◆ **Exercise brief**
Please produce an exact copy of only the lines from the one with "officers, board members, or a club as a" through the last one of the material, without pictures.
#### Supplied records
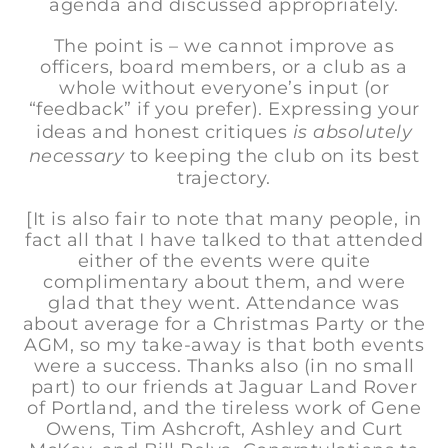
agenda and discussed appropriately.
The point is – we cannot improve as
officers, board members, or a club as a
whole without everyone’s input (or
“feedback” if you prefer). Expressing your
ideas and honest critiques
is absolutely
necessary
to keeping the club on its best
trajectory.
[It is also fair to note that many people, in
fact all that I have talked to that attended
either of the events were quite
complimentary about them, and were
glad that they went. Attendance was
about average for a Christmas Party or the
AGM, so my take-away is that both events
were a success. Thanks also (in no small
part) to our friends at Jaguar Land Rover
of Portland, and the tireless work of Gene
Owens, Tim Ashcroft, Ashley and Curt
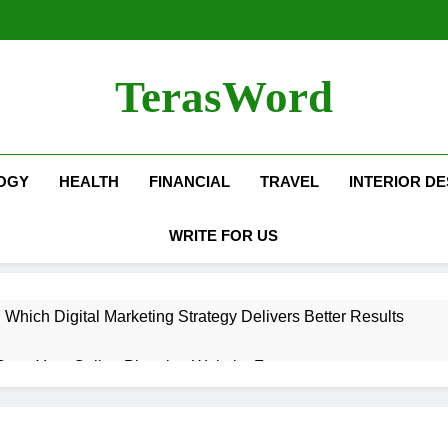
TerasWord
OGY
HEALTH
FINANCIAL
TRAVEL
INTERIOR DE
WRITE FOR US
hich Digital Marketing Strategy Delivers Better Results
Grow Your Online Blogging Website Faster
eted the Luxury Interior Design in Noida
########
◆ **Response below**
officers, board members, or a club as a
whole without everyone’s input (or
“feedback” if you prefer). Expressing your
ideas and honest critiques
is absolutely
necessary
to keeping the club on its best
trajectory.
[It is also fair to note that many people, in
fact all that I have talked to that attended
either of the events were quite
complimentary about them, and were
glad that they went. Attendance was
about average for a Christmas Party or the
AGM, so my take-away is that both events
were a success. Thanks also (in no small
part) to our friends at Jaguar Land Rover
of Portland, and the tireless work of Gene
Owens, Tim Ashcroft, Ashley and Curt
TerasWord
OGY
HEALTH
FINANCIAL
TRAVEL
INTERIOR DE
WRITE FOR US
hich Digital Marketing Strategy Delivers Better Results
Grow Your Online Blogging Website Faster
eted the Luxury Interior Design in Noida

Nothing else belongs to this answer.